Pseudofossils are an interesting aspect of palaeontology that crop up from time to time and can make life both interesting and frustrating. I have already commented on the problems of identifying fossil bones in the field but these are a bit more specialised. Of course if you has as many different shapes as are available for all the fossils out there (think of the various shapes of the bones in just the human body, then add to that all other vertebrates and their variations, then add in shells, tracks, eggs and the rest) and the sheer number of rocks and pebbles that have odd shapes and can end up looking like fossils and you can probably see where this is going. Basically there are lots of bits of rock out there that are not fossils, but do look just like them.

This is generally only an issue for two reasons – it’s very annoying when you spot something in the field that looks like a fantastic find and turns out to be a lump of rock, and it’s even more annoying when someone brings you (by which I mean generally send you a photo) a ‘fossil’ that isn’t and then they get pissy / whiny / aggressive when you point out to them that it’s a lump of rock. I’ve not been on the receiving end of too much of the latter but I have heard plenty of it from colleagues and have stumbled through a couple of incidents on the web at various points.

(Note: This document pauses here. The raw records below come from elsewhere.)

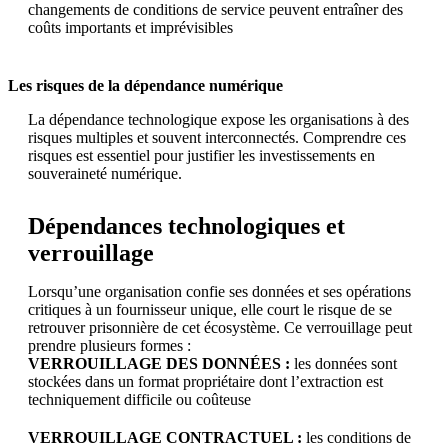
changements de conditions de service peuvent entraîner des
coûts importants et imprévisibles
Les risques de la dépendance numérique
La dépendance technologique expose les organisations à des
risques multiples et souvent interconnectés. Comprendre ces
risques est essentiel pour justifier les investissements en
souveraineté numérique.
Dépendances technologiques et
verrouillage
Lorsqu’une organisation confie ses données et ses opérations
critiques à un fournisseur unique, elle court le risque de se
retrouver prisonnière de cet écosystème. Ce verrouillage peut
prendre plusieurs formes :
VERROUILLAGE DES DONNÉES :
les données sont
stockées dans un format propriétaire dont l’extraction est
techniquement difficile ou coûteuse
VERROUILLAGE CONTRACTUEL :
les conditions de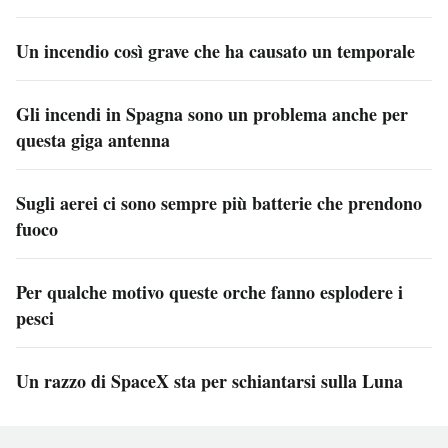
Un incendio così grave che ha causato un temporale
Gli incendi in Spagna sono un problema anche per
questa giga antenna
Sugli aerei ci sono sempre più batterie che prendono
fuoco
Per qualche motivo queste orche fanno esplodere i
pesci
Un razzo di SpaceX sta per schiantarsi sulla Luna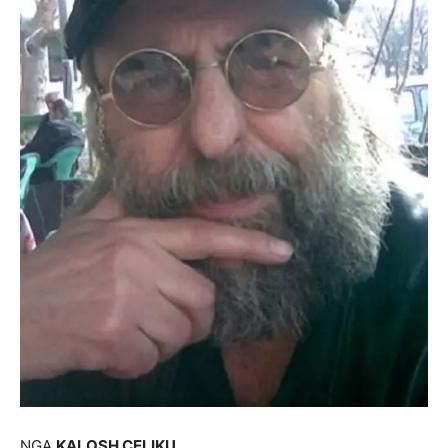
NGA
KALOSH
ÇELIKU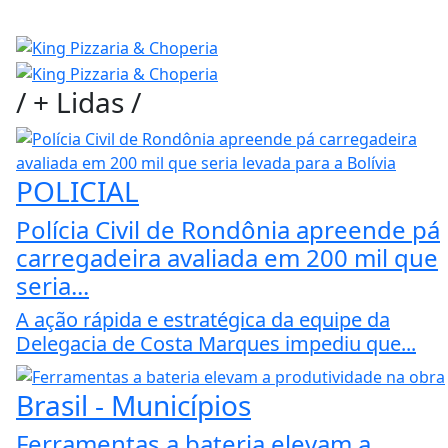
/
+ Lidas
/
POLICIAL
Polícia Civil de Rondônia apreende pá
carregadeira avaliada em 200 mil que
seria...
A ação rápida e estratégica da equipe da
Delegacia de Costa Marques impediu que...
Brasil - Municípios
Ferramentas a bateria elevam a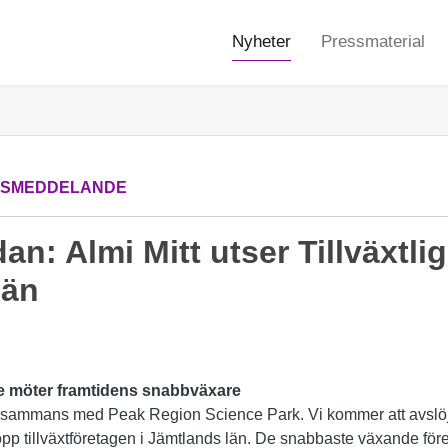
Nyheter
Pressmaterial
SSMEDDELANDE
an: Almi Mitt utser Tillväxtli
län
are möter framtidens snabbväxare
 tillsammans med Peak Region Science Park. Vi kommer att avslöj
-topp tillväxtföretagen i Jämtlands län. De snabbaste växande före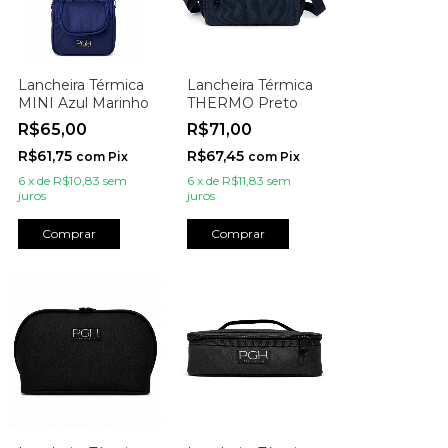
Lancheira Térmica
Lancheira Térmica
MINI Azul Marinho
THERMO Preto
R$65,00
R$71,00
R$61,75
R$67,45
com
Pix
com
Pix
6
x
de
R$10,83
sem
6
x
de
R$11,83
sem
juros
juros
Comprar
Comprar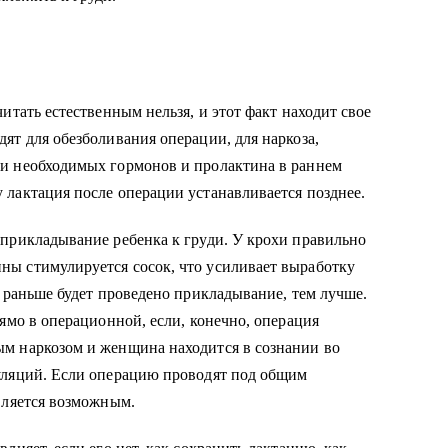
итать естественным нельзя, и этот факт находит свое
ят для обезболивания операции, для наркоза,
и необходимых гормонов и пролактина в раннем
лактация после операции устанавливается позднее.
прикладывание ребенка к груди. У крохи правильно
ы стимулируется сосок, что усиливает выработку
м раньше будет проведено прикладывание, тем лучше.
ямо в операционной, если, конечно, операция
м наркозом и женщина находится в сознании во
уляций. Если операцию проводят под общим
вляется возможным.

p1000202To be fair, these things often look remarkably like fossils, and if they actually turn up in fossiliferous bed, it’s easy to understand why people think they are fossils. I’ve certainly seen a couple the required and double and then triple check to confirm that they aren’t bone (though some are obvious, do hunt down the ‘fossil mouse’ on display in the Natural History Museum in London). On that subject here is one that caught my eye in Mexico that I thought a few people might like, though perhaps only if you know what it looks like!

stenalorhynchus-scapHere is the pseudofossil in question (above), which to many probably looks like the lump of brown rock that it actually is. However, it bears a remarkable similarity to the scapula (the shoulder blade) of various basal reptiles, with subtleties of form you don’t even find in some poor fakes or reconstructions. Just to prove it, here is a nice drawing of the scapula of Stenalorhynchus lifted and modified from the fantastic ‘Osteology of Reptiles’ by the great A.S. Romer. We are only interested in the bone in the upper middle of the drawing hopefully you can see just how similar these things are, or at least how easy it is to mistake one for the other at a quick glance at distance in the field.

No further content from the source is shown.